“Well, what about the goose? What do you know about him?”
“That’s an interesting story,” said Rosie. “You know, Winston and Alfred were friends when they were younger. They used to spend a lot of time together. Then apparently, about the time Winston became chief rooster, Alfred went mad and went off to live alone.”
“What made him go mad?” asked Sonny.
“Well that’s the thing,” said Rosie. “The only ones old enough to remember are Winston and the old brown hen, and neither of them will say. I tell you what though—the old brown hen doesn’t like the goose being here. Have you heard the things he’s been saying? He really is mad. The old hen says Alfred was acting the same way just before Winston became chief. She doesn’t like it.”
“Have you talked to Alfred?” asked Sonny.
“Yes,” said Rosie. “You really must go see him. He’s a little strange, but so funny! I’ll come with you if you like.”
It was late in the afternoon when Sonny and Rosie went behind the henhouse and down the hill toward the pond. Alfred was there, with two young chickens that had already come to see him. He was a comical sight, waddling back and forth in his wiggly fashion. As he constantly talked, at times to the chickens and at times to himself, he waved his wings around. Sonny stopped and sat down a small distance up the hill from Alfred; Rosie joined him. He wanted to listen to what the mad goose was saying before meeting him. This is what he heard:
“I’ve seen it before… I told you that already. Yes, I told them already. They don’t listen. You young chickens must watch! See what is around you! It’s right there… I’ve seen it before. Ha-ha! The sky is different… but that’s okay—we are not in the sky. I can fly but you cannot—yours is the greater danger. Yes, and when I’m in danger it will be too late for you. Ha-ha! Don’t you see? I lost my friend. Ah, they don’t see. There is no point, but I must try. Will it be the same again after all this? Is it a circle? I like circles, but I don’t want to be in one.”
Sonny looked at Rosie. “He’s insane,” he whispered.
Rosie smiled. “I told you.”
“Eggs!” cried the goose. “Ha-ha-ha! I had no choice. There’s no choice. We are born in a circle. We peck ourselves free from the egg, but how can we peck free from this? Day in, day out, it’s the same. Eat, fly, swim. Wake up, and then go to sleep. Wake up? Wake… wake? What if… that’s it! Ha-ha! What if the old rooster didn’t crow? Ha-ha! What if the old rooster didn’t crow?”

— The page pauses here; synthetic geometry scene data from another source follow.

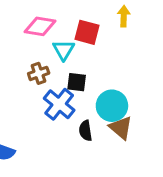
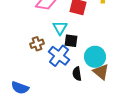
cyan triangle: (64, 50) -> (60, 28), moved
brown cross: (39, 73) -> (37, 44), moved

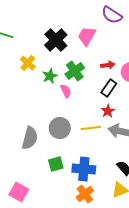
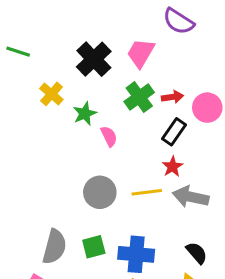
green cross: (75, 71) -> (139, 97), moved
gray semicircle: (30, 138) -> (54, 247), moved

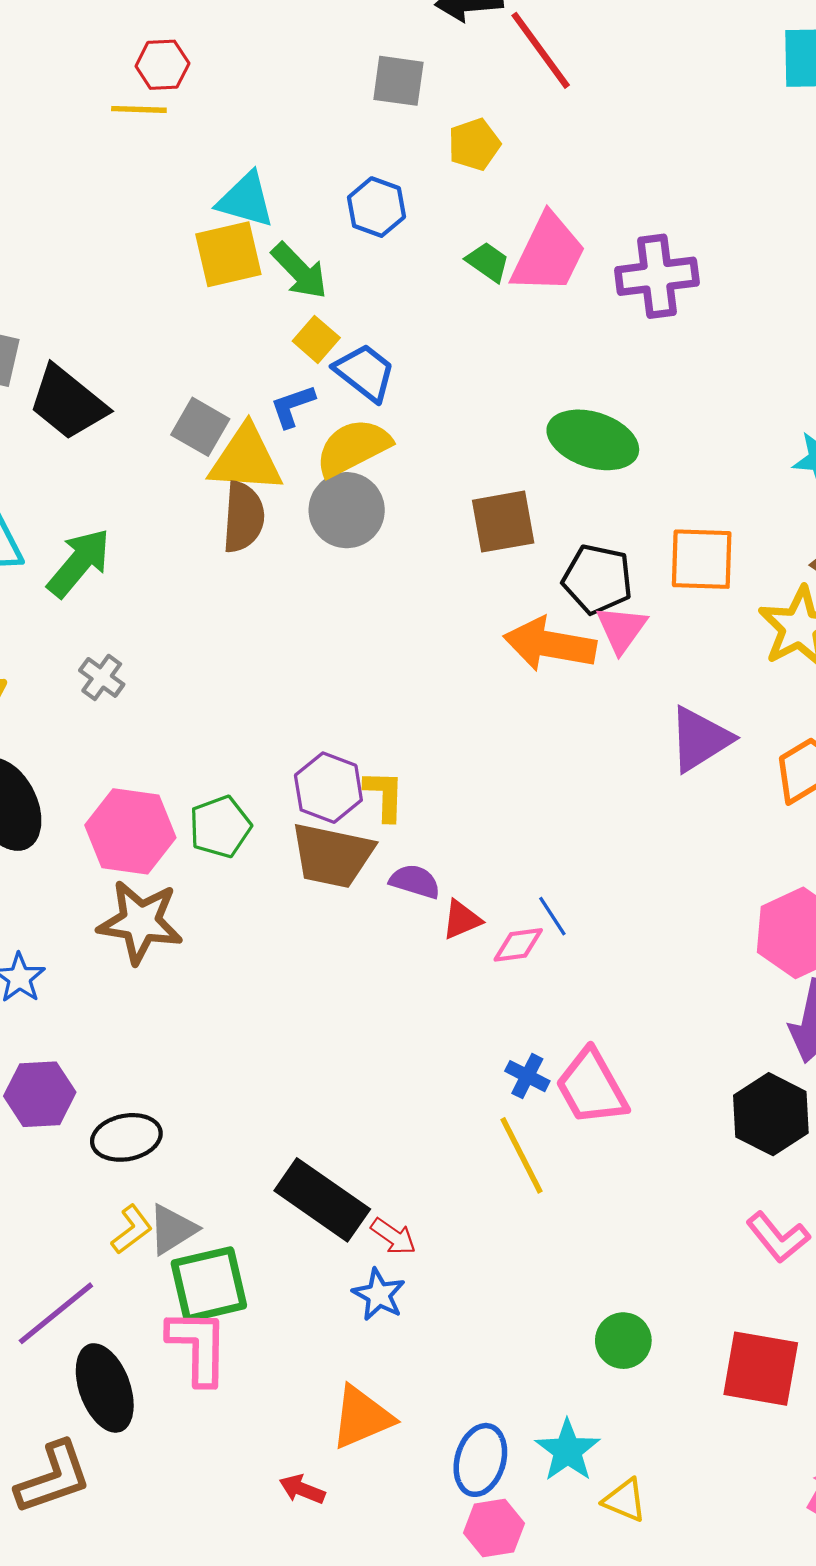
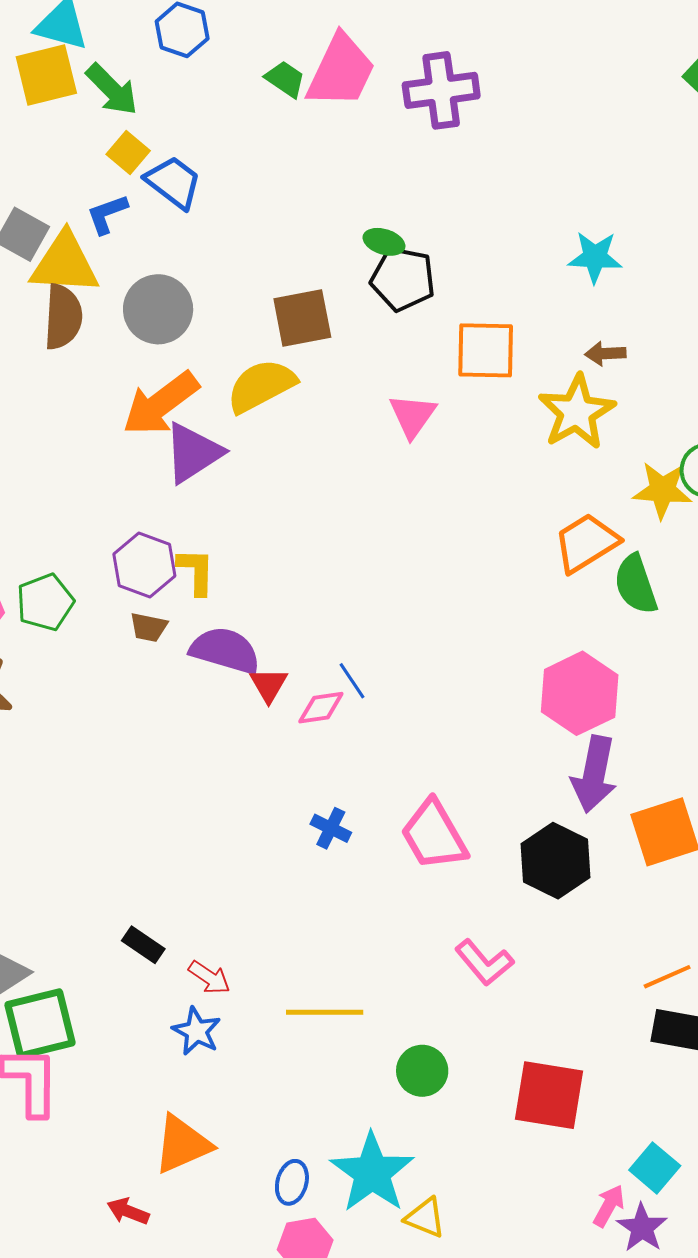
green ellipse: (593, 440) -> (384, 242), size x0.5
yellow semicircle: (353, 447) -> (261, 386), moved
black pentagon: (597, 579) -> (403, 279), moved
orange arrow: (550, 644) -> (161, 404), moved, turned -46
purple triangle: (700, 739) -> (193, 453), moved
brown trapezoid: (332, 855) -> (149, 627), size x0.5
purple semicircle: (415, 881) -> (225, 650), size x1.5
red triangle: (462, 920) -> (269, 685), turned -36
pink trapezoid: (592, 1087) -> (434, 835), moved
yellow line: (521, 1155) -> (325, 1012), moved, turned -62
black rectangle: (322, 1200) -> (143, 945), size x0.5
pink L-shape: (778, 1237) -> (484, 963), moved
cyan star: (568, 1451) -> (372, 1173), size x1.4
blue ellipse: (480, 1460) -> (292, 1182), size x0.7

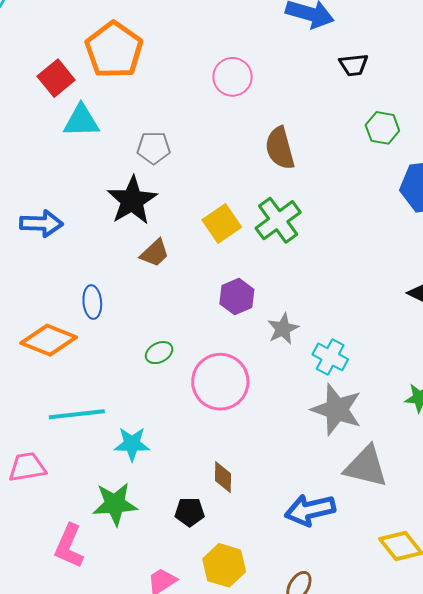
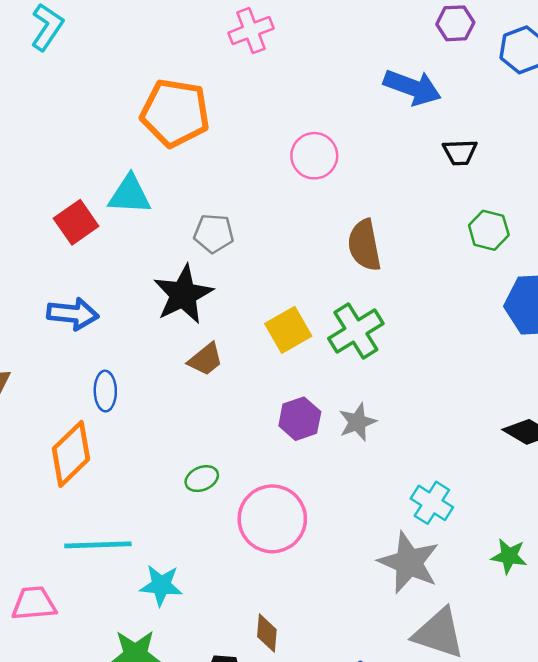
orange pentagon: (114, 50) -> (175, 113), turned -30
red square: (56, 78) -> (76, 222), moved
blue ellipse: (92, 302) -> (105, 391), moved
gray star: (283, 329) -> (357, 422), moved
orange diamond: (49, 340) -> (71, 454), turned -70
cyan cross: (330, 357) -> (432, 503), moved

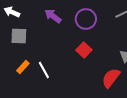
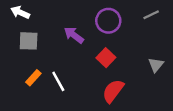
purple arrow: (53, 16) -> (74, 35), moved
red semicircle: (111, 78) -> (113, 91), moved

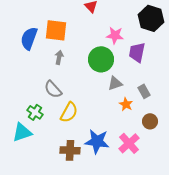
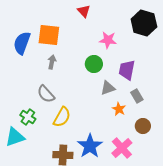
purple trapezoid: (137, 52) -> (127, 70), moved
green circle: (101, 59) -> (94, 64), size x0.7
blue star: (97, 141) -> (90, 146), turned 30

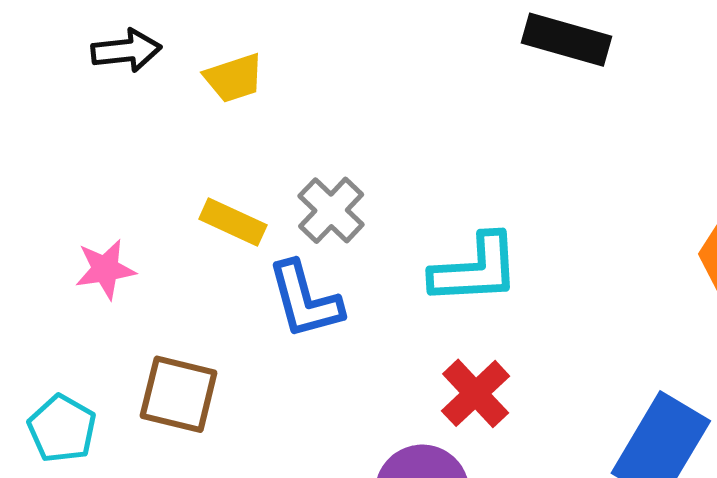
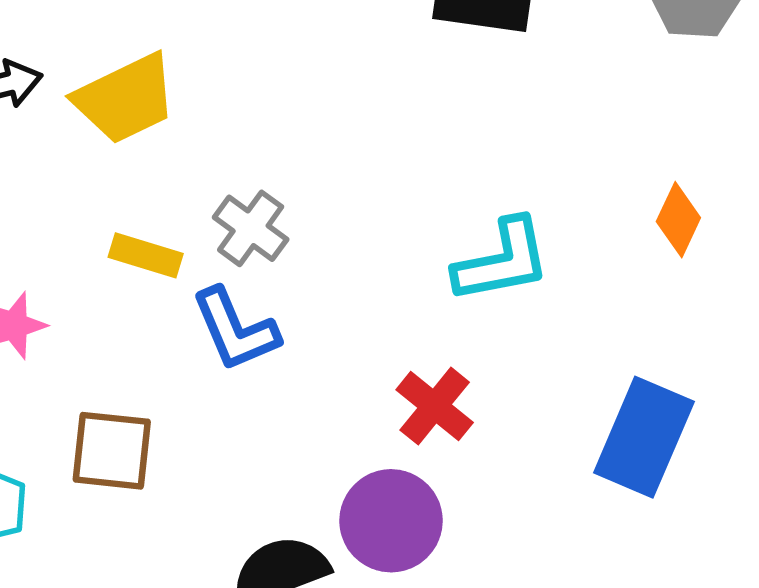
yellow trapezoid: (234, 78) -> (126, 99), size x1.6
cyan L-shape: (475, 269) -> (502, 261), moved

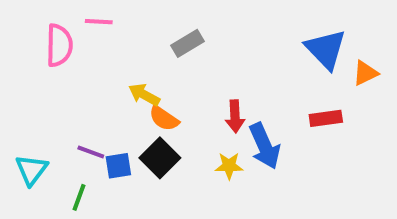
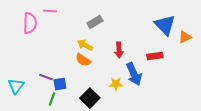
yellow arrow: (144, 95) -> (85, 45), moved
red arrow: (235, 116) -> (119, 50), moved
red rectangle: (326, 118) -> (155, 56), moved
black square: (160, 158) -> (90, 98), moved
green line: (79, 197) -> (52, 99), moved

With that thought, the mad goose stopped in his tracks. He didn’t move; he didn’t make a sound. He stared out across the pond with a blank look on his face. The two young chickens that were listening to Alfred tried to get his attention, but he was oblivious. With their afternoon’s entertainment apparently suffering some sort of malfunction, the young chickens just laughed at him and returned up the hill to the henhouse. Sonny and Rosie waited a while before going down to see Alfred. When they did go over to him, he was just starting to reanimate. The glazed look lifted from his face. He shook his head suddenly, gave his wings a gentle flap and began mumbling to himself. As Sonny and Rosie neared him, they heard Alfred repeating quietly, “What if the old rooster didn’t crow?”
“Excuse me, Alfred,” said Rosie gently. “It’s me, Rosie. I’ve brought my brother to meet you.”